From the entries, copy each line that includes "phone".

━━━━

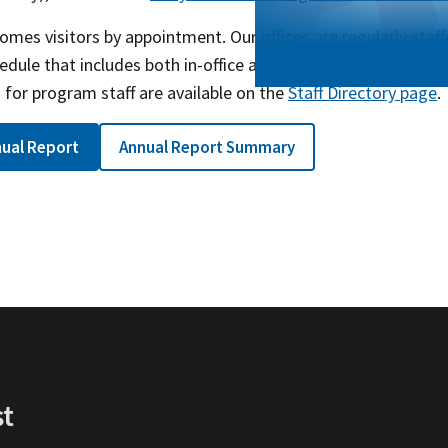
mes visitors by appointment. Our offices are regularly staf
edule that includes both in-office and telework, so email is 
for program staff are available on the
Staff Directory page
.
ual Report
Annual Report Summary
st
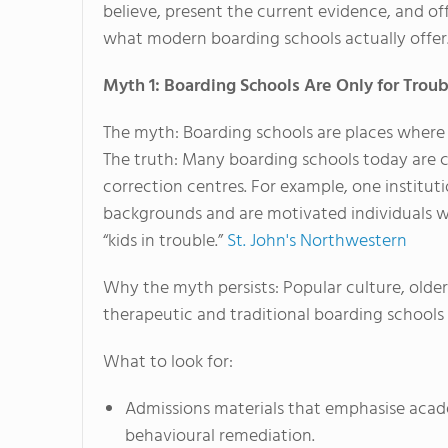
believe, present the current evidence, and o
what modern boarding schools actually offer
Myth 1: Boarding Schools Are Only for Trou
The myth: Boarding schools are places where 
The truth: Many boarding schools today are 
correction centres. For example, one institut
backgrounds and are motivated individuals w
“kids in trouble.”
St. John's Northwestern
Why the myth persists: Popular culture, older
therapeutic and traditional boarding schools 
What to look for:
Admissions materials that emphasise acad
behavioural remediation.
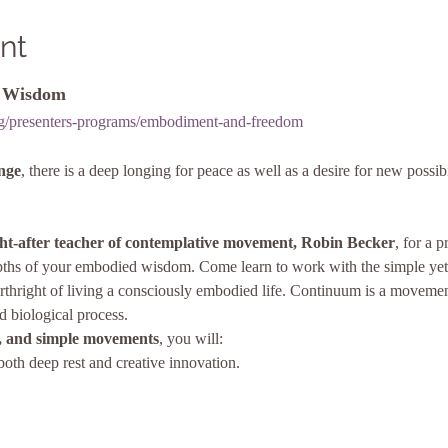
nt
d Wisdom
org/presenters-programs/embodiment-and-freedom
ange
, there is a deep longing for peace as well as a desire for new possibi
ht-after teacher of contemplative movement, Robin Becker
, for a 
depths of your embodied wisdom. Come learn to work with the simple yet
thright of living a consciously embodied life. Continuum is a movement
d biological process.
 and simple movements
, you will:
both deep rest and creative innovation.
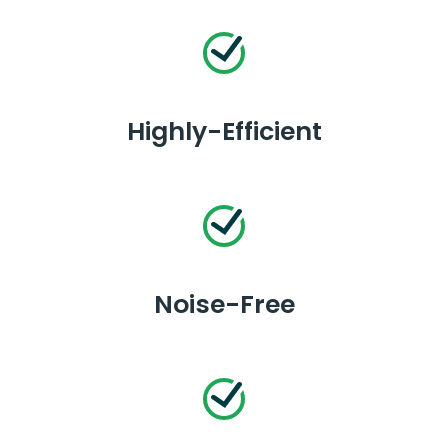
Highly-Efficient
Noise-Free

━━━━

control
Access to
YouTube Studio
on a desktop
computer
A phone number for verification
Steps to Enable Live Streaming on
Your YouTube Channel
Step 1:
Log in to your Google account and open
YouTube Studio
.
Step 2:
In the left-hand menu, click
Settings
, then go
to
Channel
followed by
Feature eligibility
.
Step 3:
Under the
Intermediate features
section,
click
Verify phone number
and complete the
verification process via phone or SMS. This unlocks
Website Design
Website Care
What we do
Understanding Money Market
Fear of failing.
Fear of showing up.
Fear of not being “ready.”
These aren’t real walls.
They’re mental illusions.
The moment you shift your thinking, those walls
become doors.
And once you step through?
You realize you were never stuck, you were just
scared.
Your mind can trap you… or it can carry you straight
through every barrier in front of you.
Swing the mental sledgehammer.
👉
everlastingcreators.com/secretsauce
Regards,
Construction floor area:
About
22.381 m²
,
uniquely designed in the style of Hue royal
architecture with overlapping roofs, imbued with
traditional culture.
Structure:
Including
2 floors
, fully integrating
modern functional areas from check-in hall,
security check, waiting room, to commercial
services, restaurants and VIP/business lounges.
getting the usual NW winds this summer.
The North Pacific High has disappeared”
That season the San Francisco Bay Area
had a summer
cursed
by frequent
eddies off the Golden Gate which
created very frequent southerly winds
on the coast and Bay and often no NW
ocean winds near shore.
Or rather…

━━━━

Solution –
A phone number for verification
Verify phone number
verification process via phone or SMS. This unlocks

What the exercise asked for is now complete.